そうだとすると、元々の民法の規定は、この感覚に合っている。つまり、直系尊属と死んだ本人と嫡出子から構成されるひとつの共同体を考え、嫡出子よりも比較的貢献度の低い婚外子を準構成員と考えて、死んだ本人の財産がその共同体のものだとする。

逆に考えてみよう。よく言われるのは、死んだ本人と共同で生活を営んでこなかった婚外子が、本人の死後に突然現れて、嫡出子と同じだけの遺産を要求するというケース。共同で生活を営んできた人にとって、これがおかしい、不公平だと感じるのは自然だ。

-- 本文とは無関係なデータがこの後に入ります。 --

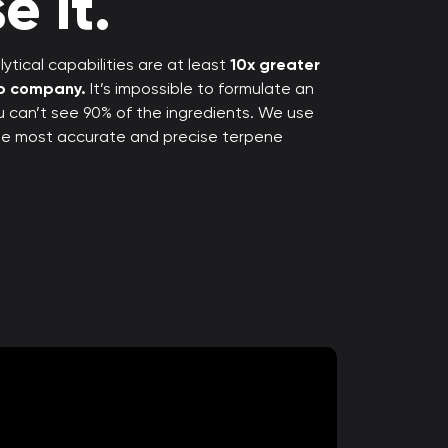
e it.
ytical capabilities are at least
10x greater
rp company.
It’s impossible to formulate an
ou can’t see 90% of the ingredients. We use
the most accurate and precise terpene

事実婚の別のバリエーションもある。X男がY女との間に婚外子Z子をもうけ、Y女が別のW男と事実婚状態で生活しZ子とともに暮らすことは、(Y女が事実婚を選択することから)ありそうだ。このZ子が、X男が死んだ時に遺産を(X男の嫡出子と同じように)相続できるのはおかしくないか。その遺産がY, W, Zの共同体に移されるのは正当か。ふたつの共同体に所属して恩恵を受けられるZ子を、X男の嫡出子は不公平だと思うんじゃないだろうか。

これらを考えると、今の日本で、ある人が死んだ時に、その直系尊属と配偶者と嫡出子を共同体の構成員と推定し(だから遺留分がある)、婚外子を一般に(少なくとも嫡出子と同程度に共同体に貢献する)構成員ではないと推定するのは妥当だと思うんだがどうだろう。

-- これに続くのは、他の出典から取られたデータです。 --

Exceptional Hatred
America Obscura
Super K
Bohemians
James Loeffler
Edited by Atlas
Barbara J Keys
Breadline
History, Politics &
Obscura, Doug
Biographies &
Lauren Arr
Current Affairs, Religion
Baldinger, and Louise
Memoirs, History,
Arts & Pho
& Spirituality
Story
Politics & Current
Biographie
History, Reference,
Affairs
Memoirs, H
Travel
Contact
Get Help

ならば、単に子だからと言って嫡出子と婚外子を同等と推定して扱うのは、逆に不適切な平等だということになる。

今回の違憲判決に対してツイッターでいろんな批判を見るが、このポイントに集約されるように見える。すなわち、普通、「家族」と呼ばれる共同体に属していない婚外子に対して、嫡出子と同じだけ財産を与える強行規定はおかしい、という点だ。それはつまり、かなりの割合の人が(意識せずとも)家族を共同体と考えていて、それへの関与の度合いで遺留分が決まる方が平等であると思っていることを示している。

場合によっては婚外子の方が共同体を構成していたり、あるいは事情があって養子縁組や親の結婚ができない場合もあるだろう。それは例外として救済されるべきであって、嫡出子と婚外子の平等という視点から解決しようとすべきではないのではないか。(そうやって解決しようとすると、上に述べた不公平、不適切な平等が生じ、それを防ぐ手段がない。)

以上が一般論。あとは今回の件で、これは判決を読んでから書くべきだろうけど、とりあえずいま思ってることを書いておく。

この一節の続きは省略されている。